Some of the mice were transgenic “knockout” mice lacking the protein in question. These mice are called “helpless” because when they are dangled by the tail for six minutes using adhesive tape (the “tail suspension test”) they show spontaneous helplessness (i.e., they don’t try to right themselves as much as mice that have the p11 protein). The study authors, who include Nobel laureate Paul Greengard, hope the work will ultimately lead to new depression treatments for people.

The treatment of the mice is depressing in itself. Aside from the genetic manipulations, animals (including some rats) received daily injections for up to four weeks, electroconvulsive treatment delivered by ear clip electrodes, and the tail suspension test. Killing methods involved decapitation under anesthesia, and focused microwave irradiation, in which a powerful microwave beam is aimed at the head of the restrained animal. Other techniques used fetal bovine serum (acquired by inserting a large needle into the heart of an unanesthetized fetal calf that is at least three months old and removed from a freshly slaughtered pregnant cow) and rabbit polyclonal antibodies (the production of which involves repeated injections and bleedings).

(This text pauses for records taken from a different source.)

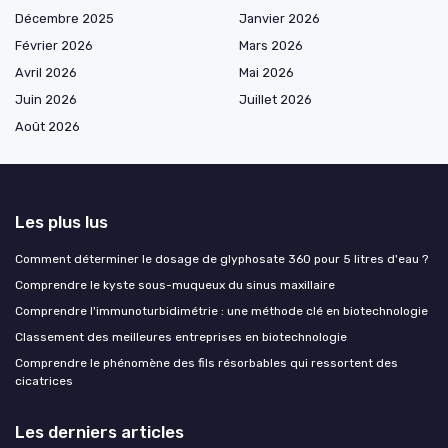
Décembre 2025
Janvier 2026
Février 2026
Mars 2026
Avril 2026
Mai 2026
Juin 2026
Juillet 2026
Août 2026
Les plus lus
Comment déterminer le dosage de glyphosate 360 pour 5 litres d'eau ?
Comprendre le kyste sous-muqueux du sinus maxillaire
Comprendre l'immunoturbidimétrie : une méthode clé en biotechnologie
Classement des meilleures entreprises en biotechnologie
Comprendre le phénomène des fils résorbables qui ressortent des
cicatrices
Les derniers articles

Importantly, the methods include no description of the animals’ housing, which plays an important role in the physical and psychological welfare of rodents. Typical lab housing conditions are cramped and barren, thwarting highly motivated natural behaviors, including hiding, foraging, burrowing, climbing, and choosing social partners. Some 50 percent of mice in lab cages develop stereotypic behaviors—functionless, repetitive movements linked to the frustration of important natural behaviors and thought to indicate psychological suffering.2

Not only is this study inhumane, it's unscientific. If we wanted to see if something caused headaches in people, we wouldn’t want them to be suffering headaches to begin with. It is common for animals in laboratories to suffer from baseline depression. How can we adequately assess “new” depression in an already depressed animal? That mice and rats cannot verbally report how they’re feeling is another serious drawback.

The study also found substantially lower p11 levels in human patients with depression, which raises the question: What are we really gaining from the mouse experiments? Because many of the procedures done to the mice would be considered unethical in humans, not all the findings for mice can be made for humans. But neurophysiological and behavioral differences between people and mice make extrapolation tenuous at best.

1. Svenningsson P, Chergui K, Rachleff I, Flajolet M, Zhang X, El Yacoubi M, Vaugeois J-M, Nomikos GG, Greengard P. Alterations in 5-HT1B receptor function by p11 in depression-like states. Science. 2006;311:77-80.
2. Mason GJ. Stereotypies and suffering. Behavioural Processes. 1991;25:103-115.